> **Description of the task**:
Count every line below that holds "Guccini". The answer is the number alone.

> **Dataset entries**:
• • •

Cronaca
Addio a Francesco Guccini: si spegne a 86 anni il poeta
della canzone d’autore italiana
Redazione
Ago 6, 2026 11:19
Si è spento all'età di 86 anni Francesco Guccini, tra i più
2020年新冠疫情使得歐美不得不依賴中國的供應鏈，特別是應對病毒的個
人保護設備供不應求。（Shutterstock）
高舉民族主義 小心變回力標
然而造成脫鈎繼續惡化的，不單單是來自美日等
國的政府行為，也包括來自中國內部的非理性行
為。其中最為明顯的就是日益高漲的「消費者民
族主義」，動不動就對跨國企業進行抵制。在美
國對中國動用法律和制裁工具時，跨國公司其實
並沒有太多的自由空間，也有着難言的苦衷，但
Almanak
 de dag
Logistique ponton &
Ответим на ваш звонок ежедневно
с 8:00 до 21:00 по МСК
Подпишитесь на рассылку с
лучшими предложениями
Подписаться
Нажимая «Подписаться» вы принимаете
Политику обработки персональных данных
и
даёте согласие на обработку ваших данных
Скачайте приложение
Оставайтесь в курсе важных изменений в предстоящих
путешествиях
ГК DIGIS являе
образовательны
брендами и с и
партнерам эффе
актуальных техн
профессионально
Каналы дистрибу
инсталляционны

• • •

> **Reply to the exercise**:
2